Hamid Maadi Department of Oncology

Shedding a light on why children with high-risk neuroblastoma don’t respond to current therapies

Hamid Maadi is looking to shed light on why children with a deadly type of cancer that affects developing nerve tissue don’t respond well to current treatments like radiation and chemotherapies.

Neuroblastoma makes up six per cent of all childhood cancers and is responsible for 15 per cent of pediatric cancer deaths. Up to 60 per cent of children diagnosed with high-risk neuroblastoma don’t survive past the age of five.

Maadi, a postdoctoral fellow supervised by Roseline Godbout in the Department of Oncology, explained that increased copies of two genes are associated with poor patient prognosis.

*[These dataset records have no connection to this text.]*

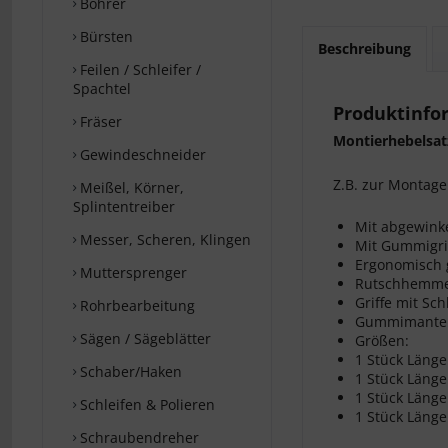
Bohrer
Bürsten
Beschreibung
Feilen / Schleifer /
Spachtel
Produktinfo
Fräser
Montierhebelsat
Gewindeschneider
Z.B. zur Montag
Meißel, Körner,
Splintentreiber
Mit abgewink
Messer, Scheren, Klingen
Mit Gummigri
Ergonomisch g
Muttersprenger
Rutschhemm
Griffe mit Sc
Rohrbearbeitung
Gummimantel
Sägen / Sägeblätter
Größen:
1 Stück Länge
Schaber/Haken
1 Stück Länge
1 Stück Länge
Schleifen & Polieren
1 Stück Länge
Schraubendreher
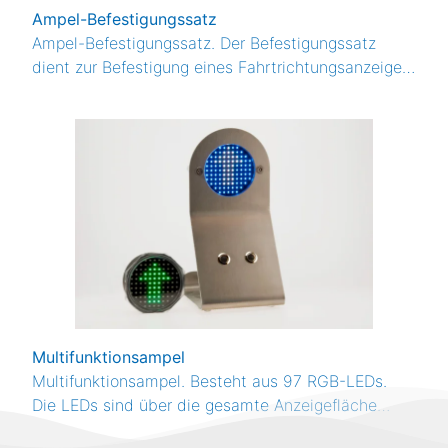
Ampel-Befestigungssatz
Peroxid
Ampel-Befestigungssatz. Der Befestigungssatz
pH
dient zur Befestigung eines Fahrtrichtungsanzeigers
pH-Wert
(Ampel).
Phosphat
PM-Wert
Silikat
Sulfat
Sulfid
Sulfit
Produktkategorie
Analysegerät
Indikator
Multifunktionsampel
Reinigung/Wartung
Multifunktionsampel. Besteht aus 97 RGB-LEDs.
Vorschaltkühler
Die LEDs sind über die gesamte Anzeigefläche
homogen angeordnet.
Zubehör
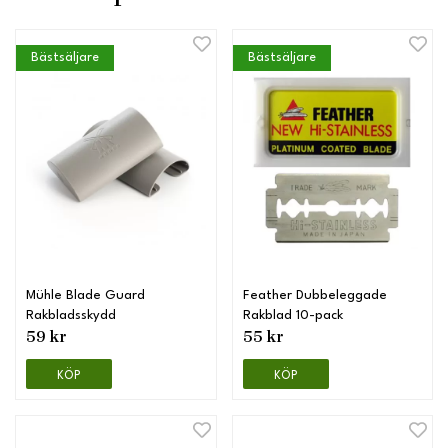
Bästsäljare
Bästsäljare
Mühle Blade Guard
Feather Dubbeleggade
Rakbladsskydd
Rakblad 10-pack
59 kr
55 kr
KÖP
KÖP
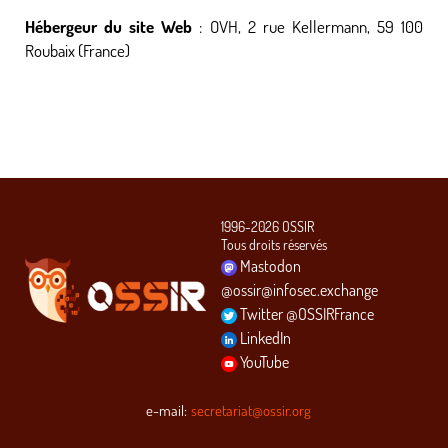
Hébergeur du site Web
: OVH, 2 rue Kellermann, 59 100
Roubaix (France)
1996-2026 OSSIR
Tous droits réservés
Mastodon
@ossir@infosec.exchange
Twitter @OSSIRFrance
LinkedIn
YouTube
e-mail:
secretariat@ossir.org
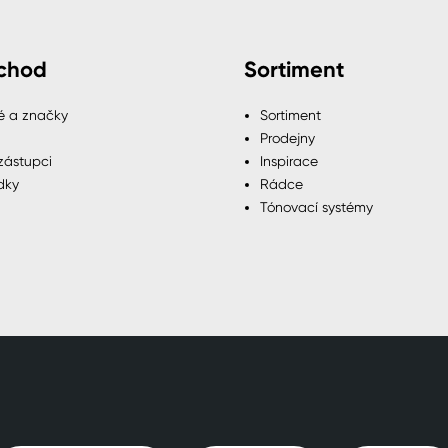
chod
Sortiment
é a značky
Sortiment
Prodejny
zástupci
Inspirace
dky
Rádce
Tónovací systémy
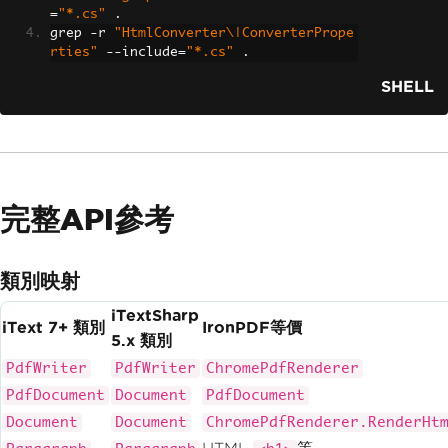
=
"*.cs"
.
grep 
-
r 
"HtmlConverter\|ConverterPrope
rties"
--
include
=
"*.cs"
.
SHELL
完整API參考
類別映射
iTextSharp
iText 7+ 類別
IronPDF等價
5.x 類別
PdfWriter
PdfWriter
ChromePdfRenderer
PdfDocument
Document
PdfDocument
Document
Document
ChromePdfRenderer.RenderHt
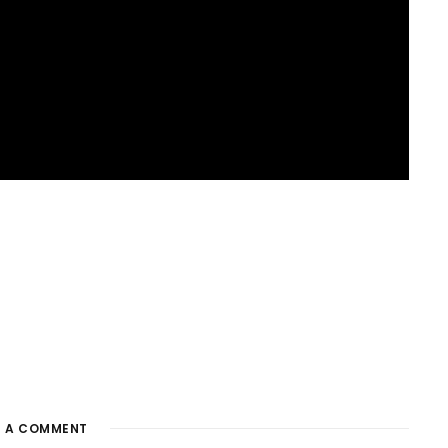
E A COMMENT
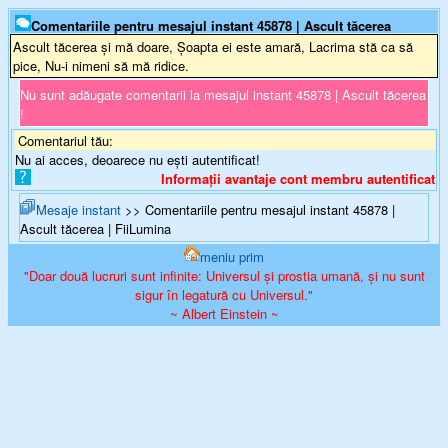
Comentariile pentru mesajul instant 45878 | Ascult tăcerea
Ascult tăcerea și mă doare, Șoapta ei este amară, Lacrima stă ca să
pice, Nu-i nimeni să mă ridice.
Nu sunt adăugate comentarii la mesajul instant 45878 | Ascult tăcerea
!
Comentariul tău:
Nu ai acces, deoarece nu ești autentificat!
Informații avantaje cont membru autentificat
Mesaje instant
>> Comentariile pentru mesajul instant 45878 |
Ascult tăcerea | FiiLumina
meniu prim
"Doar două lucruri sunt infinite: Universul și prostia umană, și nu sunt
sigur în legatură cu Universul."
~ Albert Einstein ~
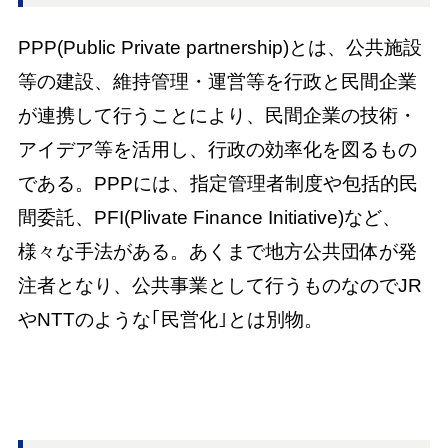
PPP(Public Private partnership)とは、公共施設
等の建設、維持管理・運営等を行政と民間企業
が連携して行うことにより、民間企業の技術・
アイデア等を活用し、行政の効率化を図るもの
である。PPPには、指定管理者制度や包括的民
間委託、PFI(Plivate Finance Initiative)など、
様々な手法がある。あくまで地方公共団体が発
注者となり、公共事業として行うものなのでJR
やNTTのような｢民営化｣とは別物。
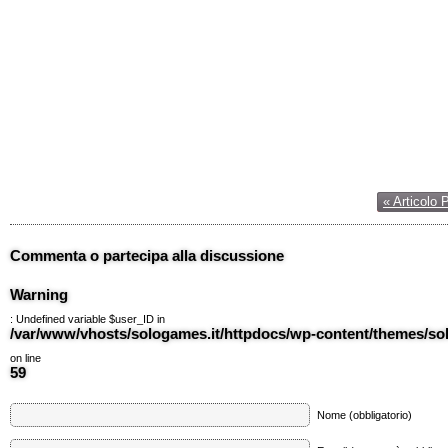
« Articolo 
Commenta o partecipa alla discussione
Warning
: Undefined variable $user_ID in
/var/www/vhosts/sologames.it/httpdocs/wp-content/themes/
on line
59
Nome (obbligatorio)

“One gene, known as MYCN, plays an important role in regulating cell growth and division and is found in about 25 per cent of neuroblastoma. The other gene, DDX1, plays a significant role in cell survival and is expressed at high levels in about half of high-risk neuroblastoma,” explains Maadi.

Maadi will identify the MYCN and DDX1-related gene signatures that are associated with poor prognosis in neuroblastoma and then investigate the relationship between DDX1 expression levels and the survival of neuroblastoma cells treated with two chemotherapy drugs—doxorubicin and vincristine.

He hopes to determine whether reducing levels of DDX1 in neuroblastoma cells increases the effectiveness of current treatment strategies.

“By increasing the efficacy of current treatment strategies and designing novel therapies, it may be possible to ultimately reduce mortality in children with high-risk cancers,” says Maadi, who intends to pursue a career focusing on identifying key components that can be used to improve the treatment of cancer.

Maadi is supervised by Roseline Godbout. His fellowship has been funded by the generous support of the Stollery Children’s Hospital Foundation through the Women and Children’s Health Research Institute.